2
pubblicato venerdì, 7 agosto 2009 da Graphe.it in Poesia e dintorni
 
 

Meriggiare pallido e assorto, di Eugenio Montale

Meriggiare pallido e assorto
Meriggiare pallido e assorto

Probabilmente una delle più belle poesie di Eugenio Montale (1896-1981). O almeno una delle più evocative, con il suono delle lettere che descrive alla perfezione il contenuto delle parole. Meriggiare pallido e assorto è una delle poesie più adatte all’estate e per questo ve la proponiamo, anche nella versione recitata di Roberto Herlitzka.

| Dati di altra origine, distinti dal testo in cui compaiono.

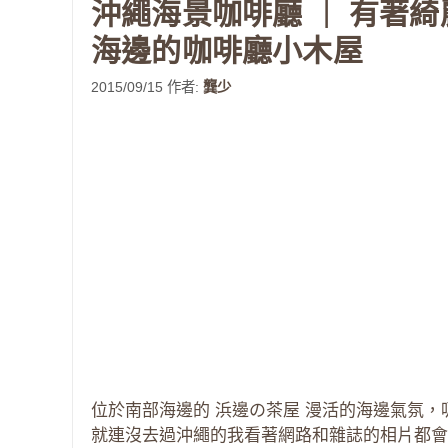
沖繩海景咖啡廳 ｜ 有著綺
海邊的咖啡廳小木屋
2015/09/15
作者:
龔少
位於南部海邊的 浜邊の茶屋 漫活的海邊氣氛
就連沒去過沖繩的我看著網路和雜誌的相片都會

Meriggiare pallido e assorto

Meriggiare pallido e assorto
presso un rovente muro d’orto,
ascoltare tra i pruni e gli sterpi
schiocchi di merli, frusci di serpi.

Nelle crepe del suolo o su la veccia
spiar le file di rosse formiche
ch’ora si rompono ed ora s’intrecciano
a sommo di minuscole biche.

Osservare tra frondi il palpitare
lontano di scaglie di mare
mentre si levano tremuli scricchi
di cicale dai calvi picchi.

E andando nel sole che abbaglia
sentire con triste meraviglia
com’è tutta la vita e il suo travaglio
in questo seguitare una muraglia
che ha in cima cocci aguzzi di bottiglia.

Foto | Carla Colombo


Graphe.it

 
“La vita e i sogni sono fogli di uno stesso libro; leggerli in ordine è vivere, sfogliarli a caso è sognare” (A. Schopenhauer)








Potrebbe interessarti anche…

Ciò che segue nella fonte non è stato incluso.